One Liners Elephant Puns And Jokes For Instagram
These are one line elephant puns that can be used for posting selfies or pictures on Instagram. Or, you can comment on your friend’s post online with these jokes on elephants or you can use these cute elephant cartoons in the background images for status. Have a look and pick the perfect elephant pun for your need and enjoy!
“Anything unrelated to elephants is irrelephant.
“Looking after more than one elephant at a time requires the ability to multi-tusk.
“An elephant‘s opinion carries a lot of weight.
“Hunting elephants is illegal as ivory well know.
“Hannibal crossed the Alps because it was safer than crossing the elephants.
“Elephants will toil all day, and they work for peanuts.
“It’s OK to watch an elephant bathe as they usually have their trunks on.
Amazing Word Rhyme & Miss Spelled Elephant Puns And Elephant Jokes
Here are word rhyme and miss-spelled puns on elephants that can go well with any kind of moment. Whether you are looking for an elephant puns name, elephant puns for a birthday, or a baby shower, these puns can help you. Have a look and pick the ideal one for your need.

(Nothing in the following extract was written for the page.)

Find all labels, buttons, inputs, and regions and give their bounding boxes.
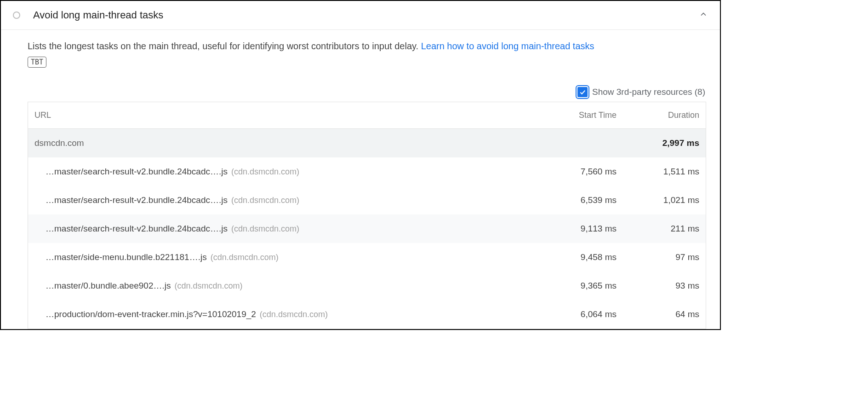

Enjoy!
Task/Tusk: “Are you up to the tusk?”
Relevant/Relephant: “I don’t have a comment that is relephant to this discussion.”
Irrelevant/Irrelephant: “Your comment is irrelephant.”
Half/Calf: “Calf measures.”
Drunk/Trunk: “You can’t drive. You’re trunk.”
Telephoned/Telephant: “I telephant my niece to wish her a happy birthday.”
Mum’ll/Mammal: “Quick! Hide! My mammal come downstairs any second.”
Pro-bosses/Proboscis: “They’re needed to run a company, but I’m not proboscis either.”
Grey/Gray: “A grey area” and “Grey matter.”
Heard/Herd: “Stop me if you’ve herd this one”
Massive/Mammoth: “A mammoth corporation”
Huge/Mammoth: “I’m completely full, that was a mammoth meal.”